Too late, she realised that it would've been far quicker to take the Hume Highway to Burwood. She thumped the steering wheel with the heel of her hand and settled in to wait in the traffic.

Her hot nose throbbed.

'So, guess who used to hang with Henry Nguyen back in the day?' she said to Gabriel in greeting when they met in the foyer of the hospital. There were still twenty minutes before they were due to meet with Donna Moser.

'Joss Preston-Jones,' he said.

'Well, yeah,' she said. 'Good guess. Also, Mr Chew and Spew – Dang Huynh.'

'Hmm.'

Gabriel led her to a tiny cafeteria just off the entrance. 'You want something to drink?' he asked her, gesturing to a half-finished milkshake and hamburger at a table. He'd obviously started before she got there.

She walked to a fridge at the back of the cafe, selected a glass bottle of orange juice and pressed it, cold, against her cheeks. At the counter, she paid for it and a six-capsule box of Panadol, and walked back to join Gabriel, popping two of the tablets and draining half the juice before she reached the table.

He watched her, eyebrows lifted, as he ate his hamburger. It smelled pretty good.

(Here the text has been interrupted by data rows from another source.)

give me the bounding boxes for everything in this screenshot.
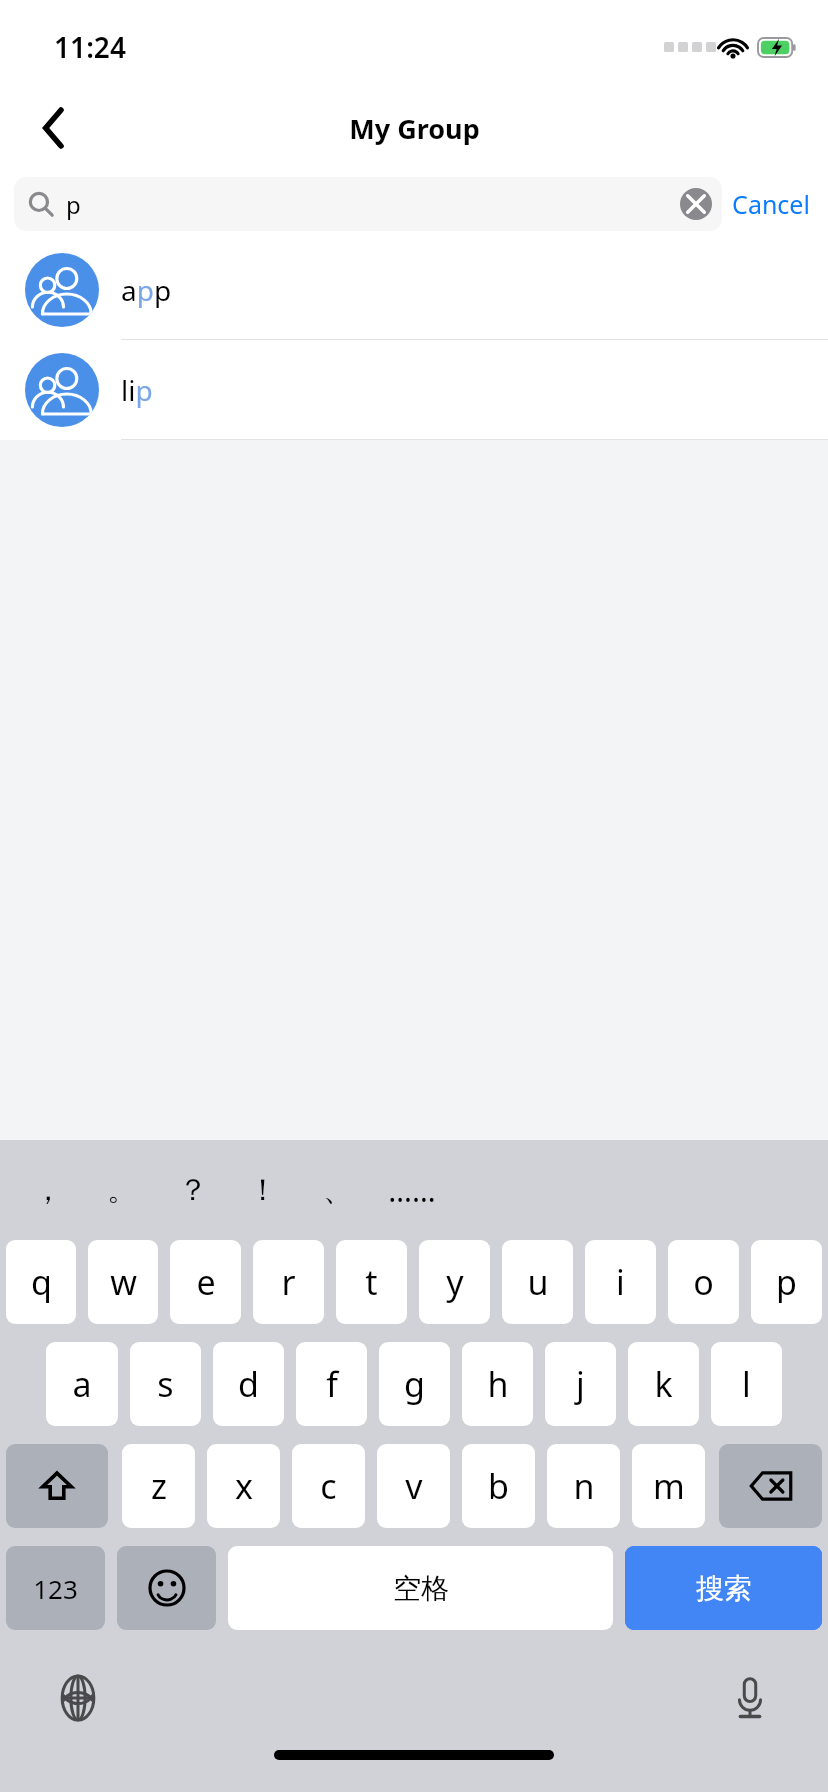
button[interactable]: z xyxy=(122,1444,195,1528)
staticText: ！ xyxy=(248,1171,278,1209)
staticText: r xyxy=(281,1259,296,1305)
staticText: d xyxy=(238,1361,259,1407)
staticText: z xyxy=(151,1463,167,1509)
button[interactable]: l xyxy=(711,1342,782,1426)
button[interactable]: a xyxy=(46,1342,118,1426)
button[interactable]: s xyxy=(130,1342,201,1426)
button[interactable]: e xyxy=(170,1240,241,1324)
button[interactable]: 空格 xyxy=(228,1546,613,1630)
staticText: l xyxy=(742,1361,751,1407)
button[interactable]: ？ xyxy=(158,1155,228,1225)
button[interactable]: r xyxy=(253,1240,324,1324)
button[interactable]: Cancel xyxy=(732,177,810,231)
staticText: Cancel xyxy=(732,187,810,221)
staticText: s xyxy=(157,1361,174,1407)
button[interactable]: h xyxy=(462,1342,533,1426)
button[interactable]: o xyxy=(668,1240,739,1324)
button[interactable]: p xyxy=(751,1240,822,1324)
button[interactable]: d xyxy=(213,1342,284,1426)
staticText: u xyxy=(527,1259,549,1305)
staticText: y xyxy=(446,1259,464,1305)
button[interactable]: v xyxy=(377,1444,450,1528)
button[interactable]: ！ xyxy=(228,1155,298,1225)
staticText: 。 xyxy=(107,1171,137,1209)
staticText: a xyxy=(72,1361,92,1407)
staticText: h xyxy=(487,1361,509,1407)
button[interactable]: Clear text xyxy=(674,182,718,226)
button[interactable]: c xyxy=(292,1444,365,1528)
button[interactable]: f xyxy=(296,1342,367,1426)
button[interactable]: n xyxy=(547,1444,620,1528)
button[interactable]: Backspace xyxy=(719,1444,822,1528)
button[interactable]: Dictate xyxy=(718,1666,782,1730)
staticText: 空格 xyxy=(393,1571,449,1606)
button[interactable]: Back xyxy=(24,98,84,158)
button[interactable]: b xyxy=(462,1444,535,1528)
staticText: lip xyxy=(121,371,153,409)
staticText: …… xyxy=(388,1170,436,1211)
staticText: m xyxy=(653,1463,685,1509)
staticText: f xyxy=(326,1361,338,1407)
staticText: 搜索 xyxy=(696,1571,752,1606)
staticText: i xyxy=(616,1259,625,1305)
staticText: o xyxy=(693,1259,714,1305)
staticText: p xyxy=(776,1259,797,1305)
button[interactable]: g xyxy=(379,1342,450,1426)
staticText: w xyxy=(110,1259,137,1305)
staticText: 、 xyxy=(323,1171,353,1209)
button[interactable]: Change keyboard xyxy=(46,1666,110,1730)
button[interactable]: ， xyxy=(13,1155,83,1225)
staticText: v xyxy=(405,1463,423,1509)
button[interactable]: 搜索 xyxy=(625,1546,822,1630)
staticText: p xyxy=(66,188,81,221)
button[interactable]: y xyxy=(419,1240,490,1324)
staticText: 123 xyxy=(33,1571,78,1606)
button[interactable]: Shift xyxy=(6,1444,108,1528)
button[interactable]: m xyxy=(632,1444,705,1528)
staticText: ， xyxy=(33,1171,63,1209)
button[interactable]: 123 xyxy=(6,1546,105,1630)
staticText: c xyxy=(320,1463,337,1509)
staticText: x xyxy=(235,1463,253,1509)
button[interactable]: p xyxy=(14,177,722,231)
button[interactable]: app xyxy=(0,240,828,340)
button[interactable]: x xyxy=(207,1444,280,1528)
staticText: n xyxy=(573,1463,595,1509)
staticText: g xyxy=(404,1361,425,1407)
staticText: ？ xyxy=(178,1171,208,1209)
staticText: q xyxy=(31,1259,52,1305)
staticText: t xyxy=(365,1259,378,1305)
staticText: My Group xyxy=(349,110,480,147)
staticText: b xyxy=(488,1463,509,1509)
staticText: e xyxy=(196,1259,216,1305)
button[interactable]: 、 xyxy=(303,1155,373,1225)
button[interactable]: u xyxy=(502,1240,573,1324)
staticText: j xyxy=(576,1361,585,1407)
button[interactable]: i xyxy=(585,1240,656,1324)
staticText: k xyxy=(654,1361,673,1407)
staticText: 11:24 xyxy=(54,28,126,66)
button[interactable]: w xyxy=(88,1240,158,1324)
button[interactable]: lip xyxy=(0,340,828,440)
button[interactable]: 。 xyxy=(87,1155,157,1225)
button[interactable]: …… xyxy=(377,1155,447,1225)
staticText: app xyxy=(121,271,172,309)
button[interactable]: q xyxy=(6,1240,76,1324)
button[interactable]: k xyxy=(628,1342,699,1426)
button[interactable]: Emoji xyxy=(117,1546,216,1630)
button[interactable]: t xyxy=(336,1240,407,1324)
button[interactable]: j xyxy=(545,1342,616,1426)
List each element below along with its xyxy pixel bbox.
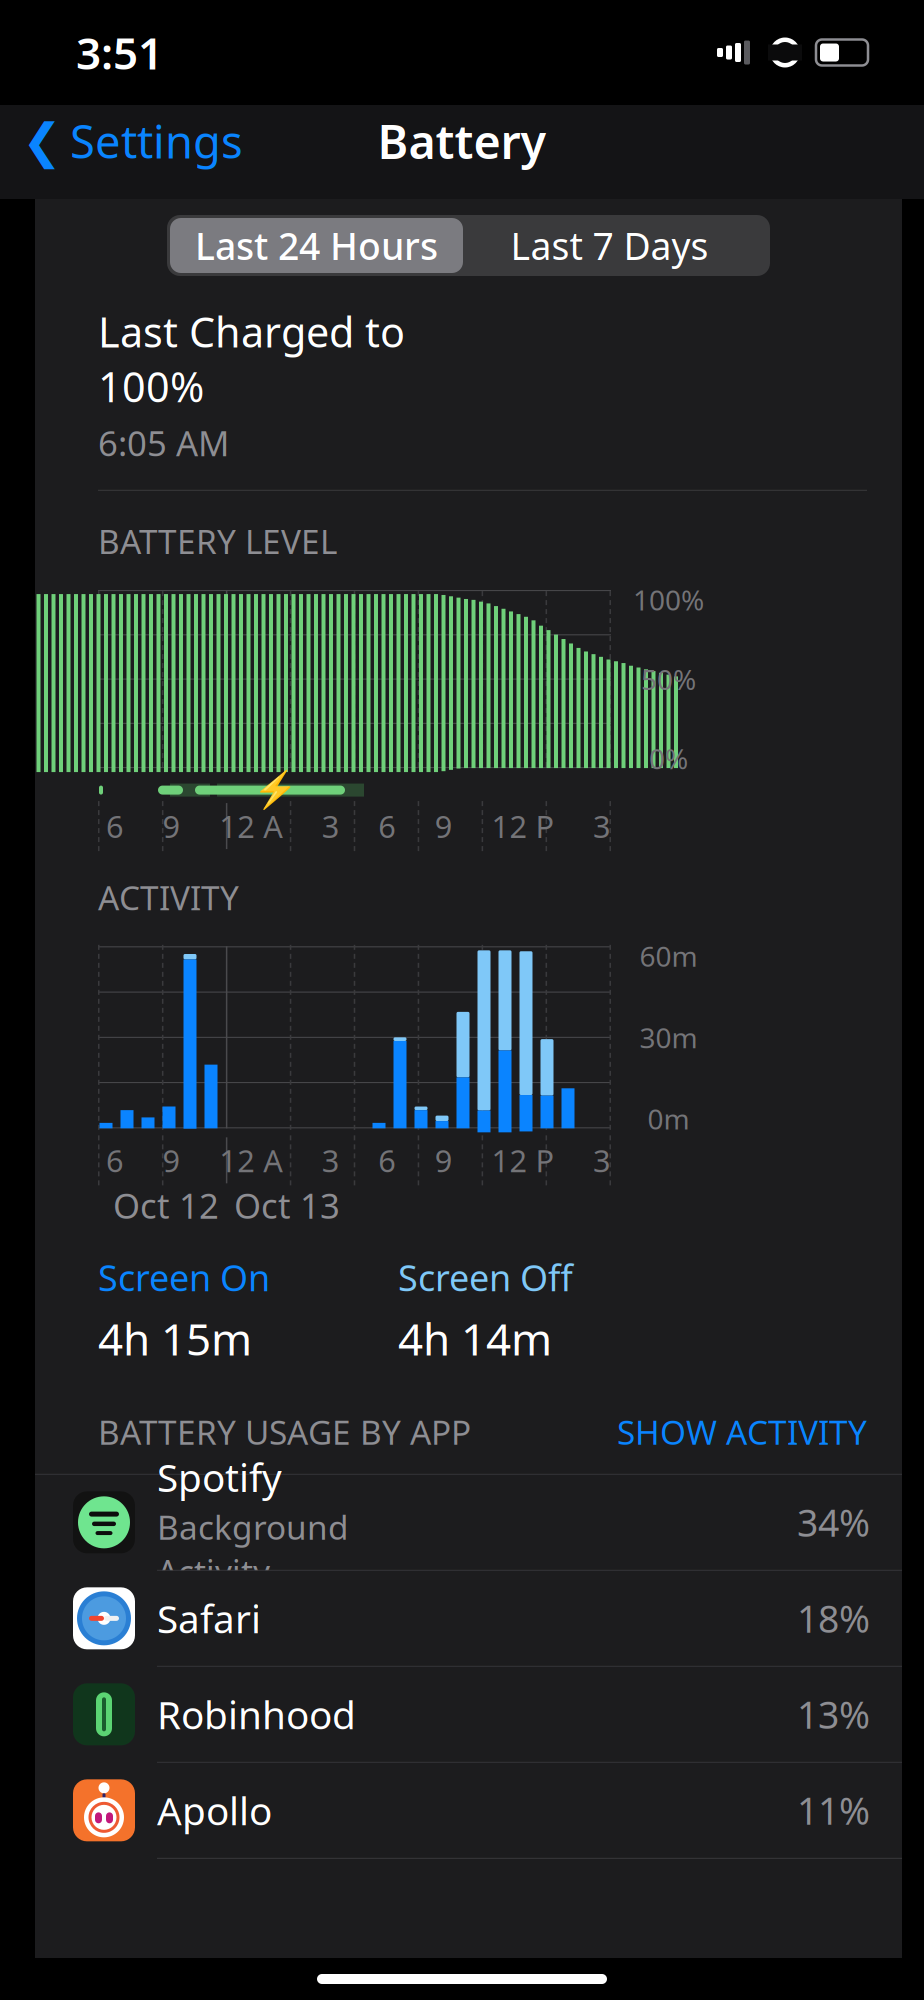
staticText: 0% [649, 740, 688, 777]
staticText: 4h 15m [98, 1309, 252, 1368]
staticText: SHOW ACTIVITY [617, 1410, 867, 1454]
button[interactable]: Robinhood [35, 1667, 902, 1763]
staticText: Background Activity [157, 1505, 349, 1593]
staticText: 12 A [219, 806, 283, 846]
staticText: 6 [106, 806, 124, 846]
staticText: 9 [435, 806, 453, 846]
staticText: 3 [322, 1140, 340, 1181]
staticText: Last Charged to 100% [98, 304, 405, 414]
button[interactable]: Last 24 Hours [170, 218, 463, 273]
staticText: 30m [640, 1019, 698, 1056]
staticText: 3 [593, 1140, 611, 1181]
staticText: BATTERY USAGE BY APP [98, 1410, 471, 1454]
staticText: 12 P [491, 1140, 554, 1181]
staticText: 6 [378, 806, 396, 846]
staticText: 18% [797, 1594, 870, 1643]
staticText: 3 [593, 806, 611, 846]
staticText: ❮ [22, 114, 62, 168]
staticText: Battery [378, 110, 546, 172]
staticText: 6 [378, 1140, 396, 1181]
staticText: 100% [633, 581, 704, 618]
staticText: 12 P [491, 806, 554, 846]
staticText: Settings [70, 111, 243, 171]
staticText: Oct 12 [113, 1182, 219, 1228]
staticText: BATTERY LEVEL [98, 519, 337, 563]
staticText: 9 [435, 1140, 453, 1181]
staticText: Spotify [157, 1451, 282, 1503]
staticText: 3 [322, 806, 340, 846]
staticText: 13% [797, 1690, 870, 1739]
staticText: Screen Off [398, 1253, 573, 1301]
staticText: Last 24 Hours [195, 221, 438, 270]
staticText: ACTIVITY [98, 875, 239, 919]
staticText: 6 [106, 1140, 124, 1181]
button[interactable]: Safari [35, 1571, 902, 1667]
staticText: 4h 14m [398, 1309, 552, 1368]
staticText: 34% [797, 1498, 870, 1547]
staticText: 11% [797, 1786, 870, 1835]
staticText: Robinhood [157, 1689, 356, 1740]
staticText: Last 7 Days [510, 221, 708, 270]
staticText: ⚡ [253, 770, 298, 811]
staticText: Apollo [157, 1785, 272, 1836]
staticText: 50% [641, 660, 696, 698]
button[interactable]: SHOW ACTIVITY [617, 1410, 867, 1454]
staticText: 9 [163, 1140, 181, 1181]
staticText: Screen On [98, 1253, 270, 1301]
button[interactable]: Last 7 Days [463, 218, 756, 273]
staticText: 3:51 [76, 23, 163, 82]
staticText: 12 A [219, 1140, 283, 1181]
button[interactable]: Spotify [35, 1475, 902, 1571]
staticText: Oct 13 [234, 1182, 340, 1228]
button[interactable]: Apollo [35, 1763, 902, 1859]
staticText: 60m [640, 937, 698, 974]
button[interactable]: ❮ [0, 105, 253, 177]
staticText: Safari [157, 1593, 261, 1644]
staticText: 6:05 AM [98, 420, 229, 466]
staticText: 9 [163, 806, 181, 846]
staticText: 0m [648, 1100, 690, 1137]
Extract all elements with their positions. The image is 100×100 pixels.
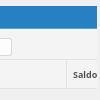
staticText: Saldo	[73, 68, 98, 80]
button[interactable]: Input field	[0, 38, 12, 56]
button[interactable]: Header	[0, 6, 97, 29]
button[interactable]: Saldo	[67, 60, 97, 88]
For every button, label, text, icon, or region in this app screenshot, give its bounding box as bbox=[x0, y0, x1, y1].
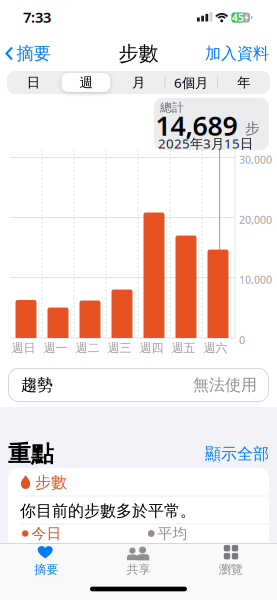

'Joss was arrested, age twelve, in company with Nguyen, a couple of other juveniles and a nineteen-year-old,' she told him. 'The North Sydney cops caught them stealing petrol from a caryard. The yard had a single fuel pump for its own use and the kids decided to stock up. They filled their car and a couple of containers in the boot. The North Sydney boys released Joss and Henry and the other kids, but the adult copped a charge.'

Gabriel slurped his shake.

'So all these years later, Henry and Joss meet again,' she said. 'Or had they been hanging out all along? Joss has no adult sheet, but maybe he's been in touch with this gang since he was a kid. What if he knew all about the thing at Andy Wu's? What if that's what he and his wife are hiding?'

Gabriel raised one dark eyebrow.

'I know,' she said. 'Just brainstorming. They're not the type. And if it was the case that Nguyen and Joss are still mates, why would Joss and Isobel tip us off about Nguyen?'

He nodded.

'So, what: they're just at this dinner party and it all goes down just as they said? But then somehow Joss recognises Cutter and tells his wife, and she tells us?'

Gabriel shrugged.

'What, are we playing charades here or something?' Jill rubbed at her eyes in irritation. They felt hot and itchy. She took another sip of juice. She thought she didn't have a lot of words to say to others. Gabriel was so odd sometimes. She sighed and continued. 'Why didn't they just tell all this to Tran and Reid when they interviewed them the first time? Why did they keep Nguyen's name from us when we interviewed them?'

'Scared.'

'Yeah, I get that. But they're gonna be better off with him locked up, aren't they? Wouldn't it be better for them to help us catch him?'

Gabriel shrugged again. Jill finished her juice.

'Are you ready?' She looked down at her watch. Already three p.m., and they hadn't even begun the interview with Donna Moser. She wanted to be at home in a bath.